Very high CPU load, but nothing significant in top
 
I'm running Ubuntu Linux 12.04.1, with VirtualMin 4.08.gpl GPL and 2 CPU cores.

Pretty much all the time for the last few weeks, it's been running at well above load average of 5, usually up closer to 10, sometimes reaching 20.

Right now, CPU load averages: 9.20 (1 min) 8.20 (5 mins) 7.81 (15 mins)

At the same time, VirtualMin returns:

Virtual Memory: 996 MB total, 15.44 MB used Real Memory: 3.80 GB total, 972.43 MB used Local disk space: 915.94 GB total, 116.03 GB used

Have restarted (shutdown -rf now) the machine a few times and sure enough sooner or later we're back up with high CPU loads.
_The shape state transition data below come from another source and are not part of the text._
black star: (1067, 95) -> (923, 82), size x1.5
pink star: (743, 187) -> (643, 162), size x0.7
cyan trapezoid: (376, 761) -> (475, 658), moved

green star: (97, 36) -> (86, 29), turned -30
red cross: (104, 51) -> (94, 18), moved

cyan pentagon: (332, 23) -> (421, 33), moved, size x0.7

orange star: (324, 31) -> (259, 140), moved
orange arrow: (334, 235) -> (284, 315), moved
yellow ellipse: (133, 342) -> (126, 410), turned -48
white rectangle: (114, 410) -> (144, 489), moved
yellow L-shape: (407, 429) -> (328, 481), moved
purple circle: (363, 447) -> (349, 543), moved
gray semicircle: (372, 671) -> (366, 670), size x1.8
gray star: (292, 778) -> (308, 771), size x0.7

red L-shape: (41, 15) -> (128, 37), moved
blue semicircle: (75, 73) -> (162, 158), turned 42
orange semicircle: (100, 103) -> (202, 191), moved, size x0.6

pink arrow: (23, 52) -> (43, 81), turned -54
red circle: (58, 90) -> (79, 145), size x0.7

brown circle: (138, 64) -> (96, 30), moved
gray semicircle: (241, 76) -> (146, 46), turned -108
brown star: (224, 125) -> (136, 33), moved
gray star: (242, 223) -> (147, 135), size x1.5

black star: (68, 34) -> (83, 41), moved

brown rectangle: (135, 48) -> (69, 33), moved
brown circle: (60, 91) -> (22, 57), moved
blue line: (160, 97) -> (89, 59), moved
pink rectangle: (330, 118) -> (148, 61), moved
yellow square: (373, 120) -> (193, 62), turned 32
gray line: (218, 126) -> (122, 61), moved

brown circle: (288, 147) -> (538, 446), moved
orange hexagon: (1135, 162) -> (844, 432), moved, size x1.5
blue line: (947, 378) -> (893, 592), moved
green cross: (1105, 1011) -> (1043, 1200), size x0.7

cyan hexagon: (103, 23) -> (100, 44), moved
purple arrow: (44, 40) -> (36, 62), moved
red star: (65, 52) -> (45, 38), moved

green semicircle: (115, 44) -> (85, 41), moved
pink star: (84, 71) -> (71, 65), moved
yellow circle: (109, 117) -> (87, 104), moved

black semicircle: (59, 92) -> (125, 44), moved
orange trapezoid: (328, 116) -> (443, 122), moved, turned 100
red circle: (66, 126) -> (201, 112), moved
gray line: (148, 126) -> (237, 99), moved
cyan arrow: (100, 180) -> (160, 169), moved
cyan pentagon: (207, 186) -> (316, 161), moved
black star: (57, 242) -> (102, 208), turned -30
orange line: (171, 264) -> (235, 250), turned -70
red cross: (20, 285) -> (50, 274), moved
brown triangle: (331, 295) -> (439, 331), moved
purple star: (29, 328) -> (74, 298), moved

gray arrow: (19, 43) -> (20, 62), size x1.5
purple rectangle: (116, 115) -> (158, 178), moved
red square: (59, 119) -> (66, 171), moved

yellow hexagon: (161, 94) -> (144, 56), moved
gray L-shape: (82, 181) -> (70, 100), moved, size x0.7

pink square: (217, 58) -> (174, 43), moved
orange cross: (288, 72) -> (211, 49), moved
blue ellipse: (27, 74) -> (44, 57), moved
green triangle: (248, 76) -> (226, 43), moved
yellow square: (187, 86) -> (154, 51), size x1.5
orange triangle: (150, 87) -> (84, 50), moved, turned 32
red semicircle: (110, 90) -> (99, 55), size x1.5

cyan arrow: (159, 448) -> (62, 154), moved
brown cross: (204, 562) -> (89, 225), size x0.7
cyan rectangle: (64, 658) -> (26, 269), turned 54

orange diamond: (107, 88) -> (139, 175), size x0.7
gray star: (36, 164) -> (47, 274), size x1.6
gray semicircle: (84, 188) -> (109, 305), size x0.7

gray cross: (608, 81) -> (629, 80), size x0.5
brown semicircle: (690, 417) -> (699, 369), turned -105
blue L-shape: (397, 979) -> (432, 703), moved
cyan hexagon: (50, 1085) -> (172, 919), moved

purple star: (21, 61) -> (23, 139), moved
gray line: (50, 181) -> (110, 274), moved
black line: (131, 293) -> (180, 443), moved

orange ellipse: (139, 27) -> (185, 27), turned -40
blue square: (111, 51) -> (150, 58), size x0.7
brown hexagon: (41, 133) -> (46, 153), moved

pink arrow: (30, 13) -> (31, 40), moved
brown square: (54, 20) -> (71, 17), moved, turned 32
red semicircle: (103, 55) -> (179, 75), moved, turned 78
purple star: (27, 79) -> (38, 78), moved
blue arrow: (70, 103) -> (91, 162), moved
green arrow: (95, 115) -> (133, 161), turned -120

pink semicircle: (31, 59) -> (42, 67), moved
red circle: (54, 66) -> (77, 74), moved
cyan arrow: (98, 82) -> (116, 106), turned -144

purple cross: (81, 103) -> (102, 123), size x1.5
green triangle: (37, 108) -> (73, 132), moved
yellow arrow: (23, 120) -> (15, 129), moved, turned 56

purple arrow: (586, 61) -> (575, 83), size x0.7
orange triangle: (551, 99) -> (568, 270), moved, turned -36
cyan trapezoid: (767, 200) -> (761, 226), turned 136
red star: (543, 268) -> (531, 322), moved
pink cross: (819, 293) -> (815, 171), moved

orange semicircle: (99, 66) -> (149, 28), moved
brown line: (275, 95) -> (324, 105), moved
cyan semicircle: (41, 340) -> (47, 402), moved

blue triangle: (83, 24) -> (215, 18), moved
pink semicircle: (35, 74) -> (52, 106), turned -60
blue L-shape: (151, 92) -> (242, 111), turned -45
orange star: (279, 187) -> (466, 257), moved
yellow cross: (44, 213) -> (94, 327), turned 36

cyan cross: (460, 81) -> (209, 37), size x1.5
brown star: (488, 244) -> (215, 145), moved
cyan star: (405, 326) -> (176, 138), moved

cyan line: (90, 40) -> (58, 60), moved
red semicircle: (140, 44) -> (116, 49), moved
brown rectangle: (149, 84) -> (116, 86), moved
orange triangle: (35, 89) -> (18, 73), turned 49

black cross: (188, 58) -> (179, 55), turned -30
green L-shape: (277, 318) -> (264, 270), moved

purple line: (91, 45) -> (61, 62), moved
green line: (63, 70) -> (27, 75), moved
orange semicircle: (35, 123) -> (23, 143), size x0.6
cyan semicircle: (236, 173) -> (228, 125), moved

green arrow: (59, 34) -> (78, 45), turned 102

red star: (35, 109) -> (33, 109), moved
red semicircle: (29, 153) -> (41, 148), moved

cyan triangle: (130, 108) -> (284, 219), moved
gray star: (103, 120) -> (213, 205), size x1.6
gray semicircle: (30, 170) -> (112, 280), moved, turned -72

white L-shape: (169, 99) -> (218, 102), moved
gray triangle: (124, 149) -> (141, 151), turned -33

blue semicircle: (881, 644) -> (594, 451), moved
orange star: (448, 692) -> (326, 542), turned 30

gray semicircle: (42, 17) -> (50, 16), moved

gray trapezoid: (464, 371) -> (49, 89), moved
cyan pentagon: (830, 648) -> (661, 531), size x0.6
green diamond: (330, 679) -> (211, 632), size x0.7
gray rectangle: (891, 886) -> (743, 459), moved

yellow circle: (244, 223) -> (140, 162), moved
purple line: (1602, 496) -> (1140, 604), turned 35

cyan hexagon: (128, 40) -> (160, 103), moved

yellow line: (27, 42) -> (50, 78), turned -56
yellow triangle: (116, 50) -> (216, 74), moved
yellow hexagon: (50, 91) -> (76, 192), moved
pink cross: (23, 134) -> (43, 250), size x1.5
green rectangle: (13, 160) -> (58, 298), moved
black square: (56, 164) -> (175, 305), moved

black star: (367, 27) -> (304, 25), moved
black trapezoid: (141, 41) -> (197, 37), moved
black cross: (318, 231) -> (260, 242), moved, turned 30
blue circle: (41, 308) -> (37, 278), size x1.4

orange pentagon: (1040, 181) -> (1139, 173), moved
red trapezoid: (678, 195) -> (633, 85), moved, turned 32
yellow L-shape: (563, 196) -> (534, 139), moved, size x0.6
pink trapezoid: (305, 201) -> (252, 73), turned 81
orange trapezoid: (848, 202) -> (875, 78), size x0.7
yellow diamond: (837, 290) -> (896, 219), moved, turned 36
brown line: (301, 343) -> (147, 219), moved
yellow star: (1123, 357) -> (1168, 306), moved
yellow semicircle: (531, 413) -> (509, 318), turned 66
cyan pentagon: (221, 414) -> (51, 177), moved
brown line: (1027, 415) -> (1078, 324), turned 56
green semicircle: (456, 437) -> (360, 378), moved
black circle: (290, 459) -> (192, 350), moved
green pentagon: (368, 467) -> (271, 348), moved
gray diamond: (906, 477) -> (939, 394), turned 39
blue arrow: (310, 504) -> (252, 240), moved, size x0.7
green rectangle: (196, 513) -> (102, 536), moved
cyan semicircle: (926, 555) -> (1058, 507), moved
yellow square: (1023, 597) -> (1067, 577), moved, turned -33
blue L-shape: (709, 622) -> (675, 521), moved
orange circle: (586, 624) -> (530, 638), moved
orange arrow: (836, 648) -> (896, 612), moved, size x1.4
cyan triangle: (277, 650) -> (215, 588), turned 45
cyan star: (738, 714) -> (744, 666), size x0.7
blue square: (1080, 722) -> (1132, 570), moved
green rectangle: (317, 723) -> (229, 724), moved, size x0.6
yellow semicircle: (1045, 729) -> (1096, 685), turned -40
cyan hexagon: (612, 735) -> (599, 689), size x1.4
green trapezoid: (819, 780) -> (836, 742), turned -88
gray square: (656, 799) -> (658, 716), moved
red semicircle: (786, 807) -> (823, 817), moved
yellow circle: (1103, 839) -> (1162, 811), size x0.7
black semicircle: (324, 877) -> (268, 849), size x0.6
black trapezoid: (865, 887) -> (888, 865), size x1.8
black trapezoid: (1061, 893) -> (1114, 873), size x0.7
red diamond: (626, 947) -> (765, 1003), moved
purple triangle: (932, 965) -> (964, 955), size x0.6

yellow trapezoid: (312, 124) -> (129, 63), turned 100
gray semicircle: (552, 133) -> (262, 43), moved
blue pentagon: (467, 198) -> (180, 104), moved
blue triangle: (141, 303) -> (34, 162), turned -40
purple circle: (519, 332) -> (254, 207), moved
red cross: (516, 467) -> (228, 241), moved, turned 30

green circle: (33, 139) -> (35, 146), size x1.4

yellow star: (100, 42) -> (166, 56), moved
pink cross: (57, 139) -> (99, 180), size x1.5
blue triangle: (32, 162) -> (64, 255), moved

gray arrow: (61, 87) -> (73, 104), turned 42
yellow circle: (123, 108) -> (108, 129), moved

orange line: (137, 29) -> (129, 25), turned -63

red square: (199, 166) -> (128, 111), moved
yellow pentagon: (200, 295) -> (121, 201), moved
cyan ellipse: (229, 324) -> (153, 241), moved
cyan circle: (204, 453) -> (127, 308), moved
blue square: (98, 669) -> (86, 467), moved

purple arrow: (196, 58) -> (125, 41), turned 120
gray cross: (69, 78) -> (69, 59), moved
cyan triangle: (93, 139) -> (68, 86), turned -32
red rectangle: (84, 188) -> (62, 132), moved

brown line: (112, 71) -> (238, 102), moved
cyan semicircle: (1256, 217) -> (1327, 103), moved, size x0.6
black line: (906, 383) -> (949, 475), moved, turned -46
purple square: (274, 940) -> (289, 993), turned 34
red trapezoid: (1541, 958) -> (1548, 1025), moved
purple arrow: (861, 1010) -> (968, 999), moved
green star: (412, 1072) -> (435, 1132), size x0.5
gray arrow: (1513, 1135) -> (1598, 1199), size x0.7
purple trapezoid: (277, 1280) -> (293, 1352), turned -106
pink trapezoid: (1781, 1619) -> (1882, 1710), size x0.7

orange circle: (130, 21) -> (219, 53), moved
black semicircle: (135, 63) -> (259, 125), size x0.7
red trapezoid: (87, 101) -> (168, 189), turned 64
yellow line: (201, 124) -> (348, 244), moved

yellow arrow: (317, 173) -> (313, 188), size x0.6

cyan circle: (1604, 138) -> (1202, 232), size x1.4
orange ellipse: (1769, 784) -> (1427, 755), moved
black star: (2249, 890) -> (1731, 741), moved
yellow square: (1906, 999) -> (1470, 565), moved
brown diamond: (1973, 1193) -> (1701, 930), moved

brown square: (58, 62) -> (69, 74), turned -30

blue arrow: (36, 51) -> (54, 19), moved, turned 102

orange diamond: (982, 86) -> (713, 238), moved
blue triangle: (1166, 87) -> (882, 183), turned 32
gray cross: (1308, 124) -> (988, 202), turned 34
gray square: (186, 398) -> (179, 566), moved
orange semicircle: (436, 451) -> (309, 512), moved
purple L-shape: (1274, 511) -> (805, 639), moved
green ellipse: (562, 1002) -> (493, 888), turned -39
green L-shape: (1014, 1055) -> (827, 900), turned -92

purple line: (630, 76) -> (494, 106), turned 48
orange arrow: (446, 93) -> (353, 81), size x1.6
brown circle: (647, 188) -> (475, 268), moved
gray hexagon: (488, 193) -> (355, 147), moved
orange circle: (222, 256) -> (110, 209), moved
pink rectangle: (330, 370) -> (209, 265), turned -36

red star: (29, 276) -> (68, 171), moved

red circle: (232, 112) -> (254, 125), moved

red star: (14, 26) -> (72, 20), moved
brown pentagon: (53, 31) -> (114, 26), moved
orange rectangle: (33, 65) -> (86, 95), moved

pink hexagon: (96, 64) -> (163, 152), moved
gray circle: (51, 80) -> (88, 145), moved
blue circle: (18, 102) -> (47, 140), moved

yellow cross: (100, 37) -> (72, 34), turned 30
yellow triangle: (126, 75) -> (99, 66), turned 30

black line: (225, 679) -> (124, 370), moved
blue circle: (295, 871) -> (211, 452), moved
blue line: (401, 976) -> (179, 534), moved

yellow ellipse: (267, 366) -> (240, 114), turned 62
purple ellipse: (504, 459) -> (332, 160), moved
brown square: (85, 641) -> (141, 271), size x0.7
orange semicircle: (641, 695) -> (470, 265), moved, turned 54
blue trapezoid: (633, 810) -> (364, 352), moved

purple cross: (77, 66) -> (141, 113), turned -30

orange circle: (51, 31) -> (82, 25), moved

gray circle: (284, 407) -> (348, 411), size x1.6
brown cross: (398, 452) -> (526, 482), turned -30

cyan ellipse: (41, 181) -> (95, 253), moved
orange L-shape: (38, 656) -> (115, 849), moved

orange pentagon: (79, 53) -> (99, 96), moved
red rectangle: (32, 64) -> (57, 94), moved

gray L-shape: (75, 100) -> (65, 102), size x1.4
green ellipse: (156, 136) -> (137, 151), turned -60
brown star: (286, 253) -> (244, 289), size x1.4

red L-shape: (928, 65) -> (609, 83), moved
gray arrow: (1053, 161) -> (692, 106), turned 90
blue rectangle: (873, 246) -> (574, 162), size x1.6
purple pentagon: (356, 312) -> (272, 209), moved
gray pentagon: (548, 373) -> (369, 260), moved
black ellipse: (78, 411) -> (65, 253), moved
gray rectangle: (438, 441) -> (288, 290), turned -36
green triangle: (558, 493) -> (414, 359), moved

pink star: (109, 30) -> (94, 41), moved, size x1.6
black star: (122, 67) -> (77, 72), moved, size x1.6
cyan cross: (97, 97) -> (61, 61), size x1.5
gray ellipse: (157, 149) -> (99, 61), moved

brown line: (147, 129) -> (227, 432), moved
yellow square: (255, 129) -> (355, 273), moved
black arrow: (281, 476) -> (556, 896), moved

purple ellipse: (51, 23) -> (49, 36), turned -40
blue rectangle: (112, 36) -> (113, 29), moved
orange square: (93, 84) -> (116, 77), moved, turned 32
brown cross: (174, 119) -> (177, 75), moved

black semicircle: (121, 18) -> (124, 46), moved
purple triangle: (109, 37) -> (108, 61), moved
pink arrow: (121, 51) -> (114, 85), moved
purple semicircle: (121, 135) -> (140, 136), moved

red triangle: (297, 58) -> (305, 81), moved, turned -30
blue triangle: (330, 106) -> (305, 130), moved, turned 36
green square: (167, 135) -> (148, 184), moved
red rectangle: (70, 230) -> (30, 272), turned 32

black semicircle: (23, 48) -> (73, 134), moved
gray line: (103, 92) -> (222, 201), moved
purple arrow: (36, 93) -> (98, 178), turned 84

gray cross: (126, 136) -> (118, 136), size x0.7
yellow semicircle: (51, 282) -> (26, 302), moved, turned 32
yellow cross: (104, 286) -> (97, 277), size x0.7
Running top (or htop) returns nothing significant at all running at high CPU - in fact watching it for a few minutes and the highest item would maybe high 3% CPU.

Top returns this also:

Cpu(s): 2.2%us, 1.2%sy, 0.0%ni, 0.0%id, 96.5%wa, 0.0%hi, 0.2%si, 0.0%st

The %wa concerns me as it's so high - seems to stay up above 80%.

I understand this is % in wait, but not sure what that means in practical terms.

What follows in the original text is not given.